As a music fan, my taste differs wildly; I have been known to enjoy a country tune, more than likely from a bygone era of ‘outlaw’ country, names like Johnny Cash or Willy Nelson, musicians who have a sense of danger to them, and that was reflected in their music. It isn’t my favourite genre of all time, but I do admire it, despite it losing its edge somewhat in modern times.
With this film promising coverage of multiple eras of songwriters, including people who have written for Elvis or Bob Dylan, right up to those who write for P!nk or Bruno Mars, there was a wide spectrum of topics and subjects to choose from.
For the most part, the film employs a ‘talking heads’ style of presentation. For those unfamiliar, this is a style of documentary that includes multiple interviews cut together, of a person sat down talking about the subject, the way the film is shot only showing their upper body, hence the nickname ‘talking heads’ it’s a popular method for documentaries such as this.
The problem with this style of presentation is its prevalence in the sphere of film. Think of a crime documentary you might have seen, or some kind of documentary on a classic album or artist, and I’m willing to bet that it is a ‘talking heads’ style product. What the challenge is then, is finding a way to make your version of the ‘talking head’ picture stand out.
Given its subject, this film does well on this front, mixing up the well-worn trope of mixed interviews with samples of songwriters performing their songs, which lends a certain intimacy to the interactions, the style shifting slightly to accentuate the change in tone, it works really well for getting a sense of how the people at the heart of this story work, and how the songs come to be.
The thing about songwriters as a topic though, is that most of them don’t tend to be the famous ones, no matter how numerous they might be, this has two effects on the movie.
Firstly, it shines a light on these under appreciated people who put their soul into the words that might one day come out of your radio, telling their story of how they moved to Nashville with nothing but a hope, just to one day have another artist record their song. Secondly, and conversely, it makes the film quite vague and unfocused.
People come and go, their names merely fleetingly mentioned and it’s hard to keep a grip on who’s who, or what they’re talking about. A lot of the film revolves around the filmmakers asking how they write songs or what they wrote it about, which is a good topic if you’re focusing on one song or person, but with this general approach it leads to a lot of people telling a lot of similar stories, with very little connecting them.

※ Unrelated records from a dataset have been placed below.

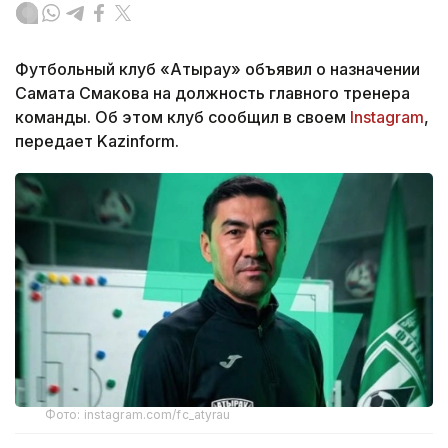
Футбольный клуб «Атырау» объявил о назначении
Самата Смакова на должность главного тренера
команды. Об этом клуб сообщил в своем
Instagram
,
передает Kazinform.
Фото: instagram.com/fc_atyrau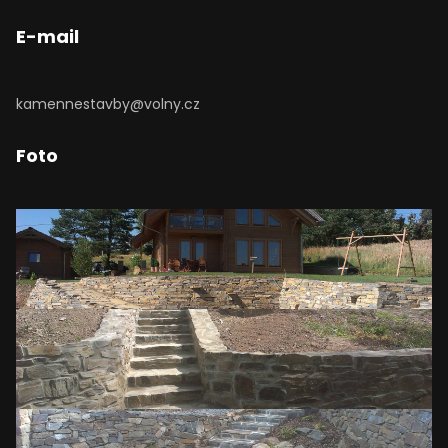
E-mail
kamennestavby@volny.cz
Foto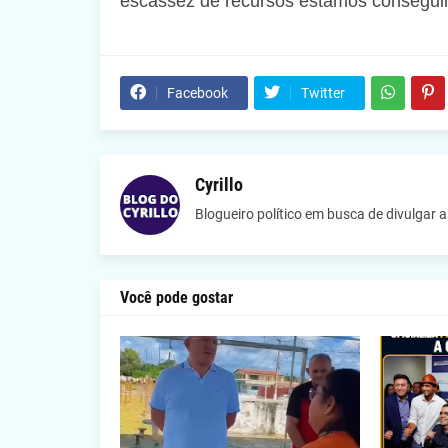
escassez de recursos estamos conseguind
Facebook
Twitter
Cyrillo
Blogueiro político em busca de divulgar 
Você pode gostar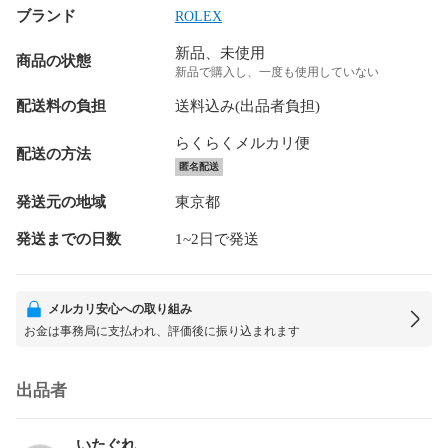
ブランド
ROLEX
新品、未使用
商品の状態
新品で購入し、一度も使用していない
配送料の負担
送料込み(出品者負担)
らくらくメルカリ便
配送の方法
匿名配送
発送元の地域
東京都
発送までの日数
1~2日で発送
メルカリ安心への取り組み
お金は事務局に支払われ、評価後に振り込まれます
出品者
いたぐれ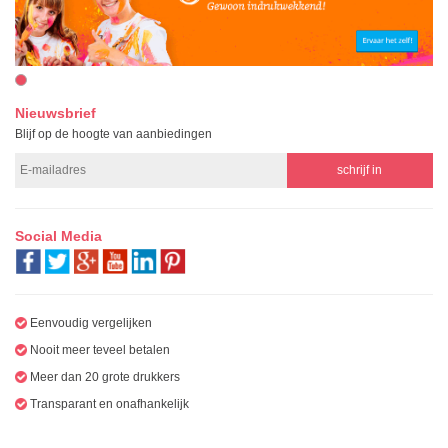
Nieuwsbrief
Blijf op de hoogte van aanbiedingen
Social Media
Eenvoudig vergelijken
Nooit meer teveel betalen
Meer dan 20 grote drukkers
Transparant en onafhankelijk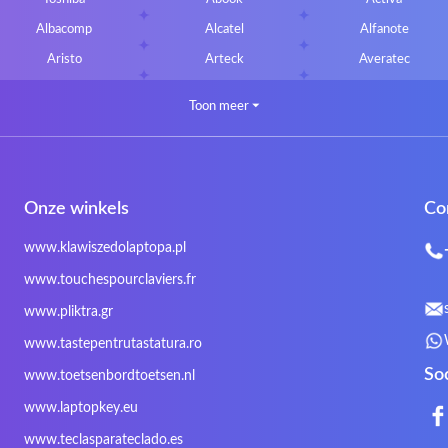
Albacomp
Alcatel
Alfanote
Aristo
Arteck
Averatec
Bluedisk
Bluestork
Bullmann
Toon meer
⏷
CLASSMATE
Clevo
Compal
DIGMA
DTK Maxforce
dukaBOX
Fosa
Founder
Fusion Aspect
Onze winkels
Co
Gigabyte
Haier
Hama
Inphic
Iradium
Iridium Mesh Pegasus
www.klawiszedolaptopa.pl
Kensington
Kids Keyboard
KuGi
www.touchespourclaviers.fr
LG
Lifetec
Lion
www.pliktra.gr
Mitac
Moobom
MS-TECH
www.tastepentrutastatura.ro
Nokia
Optimus
PEAQ
So
www.toetsenbordtoetsen.nl
Rapoo
Razer
Redimp
www.laptopkey.eu
Sharkoon
Sharp
Snugg
www.teclasparateclado.es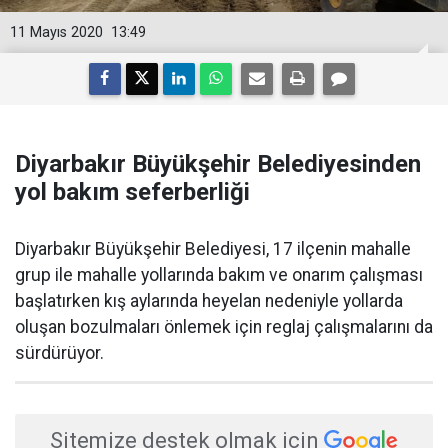
11 Mayıs 2020
13:49
Diyarbakır Büyükşehir Belediyesinden
yol bakım seferberliği
Diyarbakır Büyükşehir Belediyesi, 17 ilçenin mahalle
grup ile mahalle yollarında bakım ve onarım çalışması
başlatırken kış aylarında heyelan nedeniyle yollarda
oluşan bozulmaları önlemek için reglaj çalışmalarını da
sürdürüyor.
Sitemize destek olmak için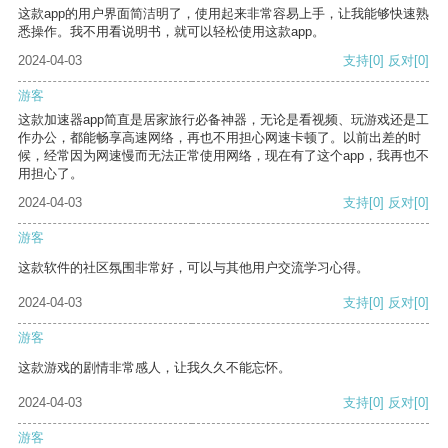
这款app的用户界面简洁明了，使用起来非常容易上手，让我能够快速熟
悉操作。我不用看说明书，就可以轻松使用这款app。
2024-04-03
支持
[0]
反对
[0]
游客
这款加速器app简直是居家旅行必备神器，无论是看视频、玩游戏还是工
作办公，都能畅享高速网络，再也不用担心网速卡顿了。以前出差的时
候，经常因为网速慢而无法正常使用网络，现在有了这个app，我再也不
用担心了。
2024-04-03
支持
[0]
反对
[0]
游客
这款软件的社区氛围非常好，可以与其他用户交流学习心得。
2024-04-03
支持
[0]
反对
[0]
游客
这款游戏的剧情非常感人，让我久久不能忘怀。
2024-04-03
支持
[0]
反对
[0]
游客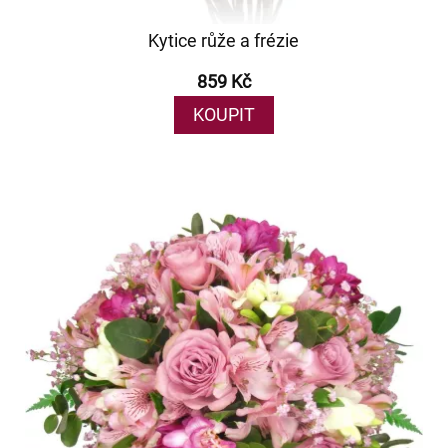
Kytice růže a frézie
859 Kč
KOUPIT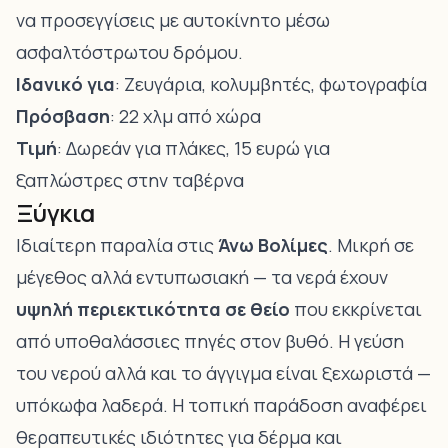
να προσεγγίσεις με αυτοκίνητο μέσω
ασφαλτόστρωτου δρόμου.
Ιδανικό για
: Ζευγάρια, κολυμβητές, φωτογραφία
Πρόσβαση
: 22 χλμ από χώρα
Τιμή
: Δωρεάν για πλάκες, 15 ευρώ για
ξαπλώστρες στην ταβέρνα
Ξύγκια
Ιδιαίτερη παραλία στις
Άνω Βολίμες
. Μικρή σε
μέγεθος αλλά εντυπωσιακή — τα νερά έχουν
υψηλή περιεκτικότητα σε θείο
που εκκρίνεται
από υποθαλάσσιες πηγές στον βυθό. Η γεύση
του νερού αλλά και το άγγιγμα είναι ξεχωριστά —
υπόκωφα λαδερά. Η τοπική παράδοση αναφέρει
θεραπευτικές ιδιότητες για δέρμα και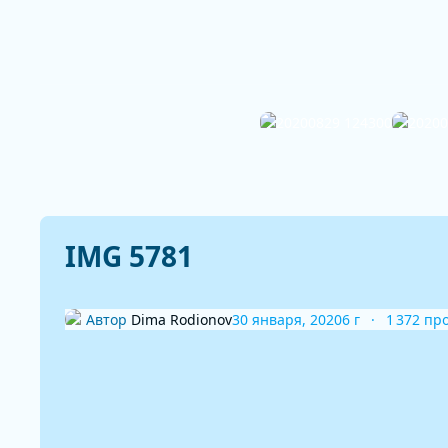
IMG 5781
Автор
Dima Rodionov
30 января, 2020
6 г
1 372 пр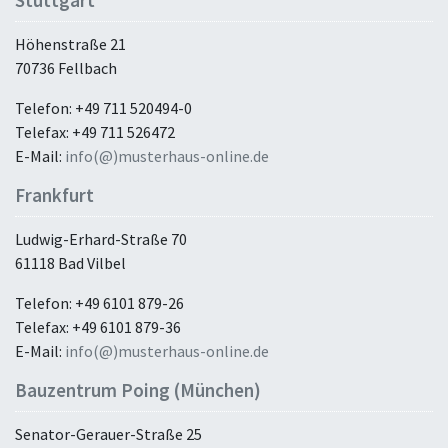
Stuttgart
Höhenstraße 21
70736 Fellbach
Telefon: +49 711 520494-0
Telefax: +49 711 526472
E-Mail:
info(@)musterhaus-online.de
Frankfurt
Ludwig-Erhard-Straße 70
61118 Bad Vilbel
Telefon: +49 6101 879-26
Telefax: +49 6101 879-36
E-Mail:
info(@)musterhaus-online.de
Bauzentrum Poing (München)
Senator-Gerauer-Straße 25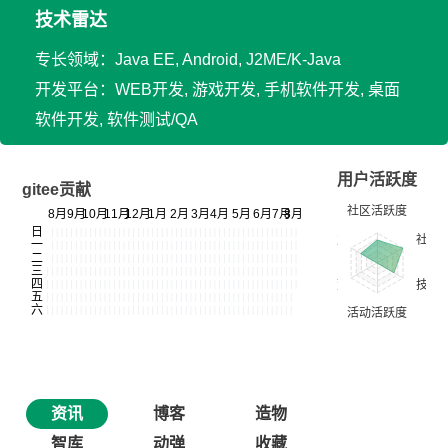
技术雷达
专长领域：Java EE, Android, J2ME/K-Java
开发平台：WEB开发, 游戏开发, 手机软件开发, 桌面
软件开发, 软件测试/QA
用户活跃度
gitee贡献
资讯
博客
造物
智库
动弹
收藏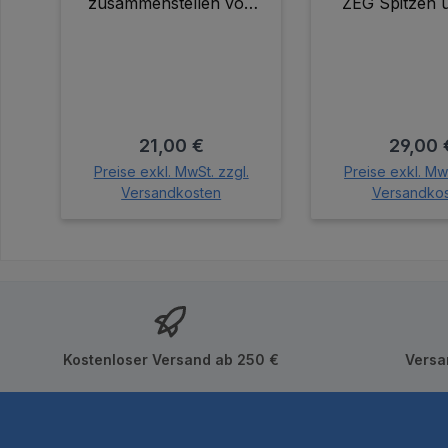
zusammenstellen von
ZEG Spitzen 
individuellen Spitzensets.
Zusammenstel
Spitzense
Regulärer Preis:
Regulär
21,00 €
29,00 
Preise exkl. MwSt. zzgl.
Preise exkl. MwS
Versandkosten
Versandko
In den Warenkorb
In den Wa
Kostenloser Versand ab 250 €
Versa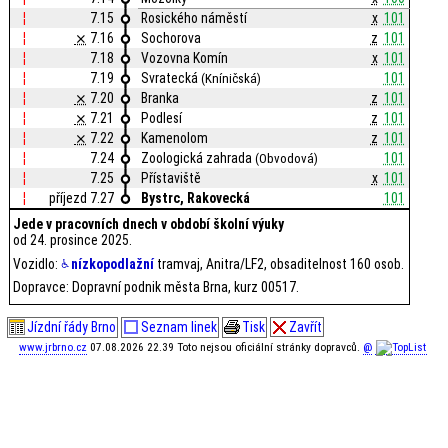
¦
7.15
Rosického náměstí
x
101
¦
⨯
7.16
Sochorova
z
101
¦
7.18
Vozovna Komín
x
101
¦
7.19
Svratecká
101
(Kníničská)
¦
⨯
7.20
Branka
z
101
¦
⨯
7.21
Podlesí
z
101
¦
⨯
7.22
Kamenolom
z
101
¦
7.24
Zoologická zahrada
101
(Obvodová)
¦
7.25
Přístaviště
x
101
¦
příjezd 7.27
Bystrc, Rakovecká
101
Jede v pracovních dnech v období školní výuky
od 24. prosince 2025.
Vozidlo:
nízkopodlažní
tramvaj, Anitra/LF2, obsaditelnost 160 osob.
Dopravce: Dopravní podnik města Brna, kurz 00517.
Jízdní řády Brno
Seznam linek
Tisk
Zavřít
www.jrbrno.cz
07.08.2026 22.39 Toto nejsou oficiální stránky dopravců.
@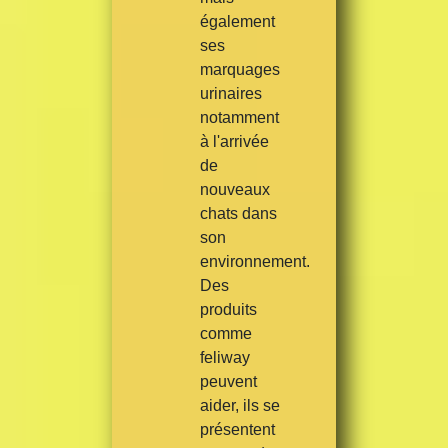
également
ses
marquages
urinaires
notamment
à l'arrivée
de
nouveaux
chats dans
son
environnement.
Des
produits
comme
feliway
peuvent
aider, ils se
présentent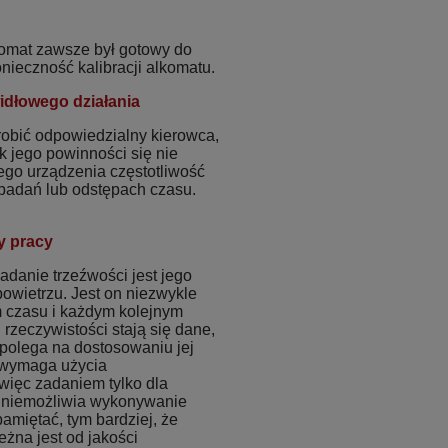
komat zawsze był gotowy do
ieczność kalibracji alkomatu.
idłowego działania
robić odpowiedzialny kierowca,
k jego powinności się nie
ego urządzenia częstotliwość
h badań lub odstępach czasu.
y pracy
danie trzeźwości jest jego
owietrzu. Jest on niezwykle
m czasu i każdym kolejnym
rzeczywistości stają się dane,
a polega na dostosowaniu jej
n wymaga użycia
 więc zadaniem tylko dla
 uniemożliwia wykonywanie
amiętać, tym bardziej, że
żna jest od jakości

Despite its lack of subject focus, I do feel like the film comes from a genuine place of affection, both for the writers and the songs they produce, it just never seems to have the time to find the really interesting stories. Perhaps it would have been advisable to use this topic as a TV series, covering one songwriter per episode, rather than bundling in as many names into 90 minutes as possible?
Its runtime is actually another sticking point, as I feel the film would have had a bit more time to breathe with 15 or 30 more minutes, the prevailing feeling I got was that this film was only scratching the surface, like there was a great reservoir of potential stories to be discovered, but we barely broke the ice. There are a few really great stories in here, for sure, but I feel like there were more waiting to be told.
Despite these flaws and general lack of focus, I did enjoy hearing from the source about how songs we might have heard numerous times on the radio, and as I say, it’s nice to see some spotlight being shone on those who generally work behind the scenes. Maybe the documentary might work better for someone who’s a more devout fan on country music, as the focus on that might also turn away casual viewers, going for a broad approach leaves it feeling spread a bit thin.
All in all then, some interesting moments, let down by a lack of focus and breakneck pace, as well as not mining for more interesting stories from those available. Still very watchable, but could have been a lot better.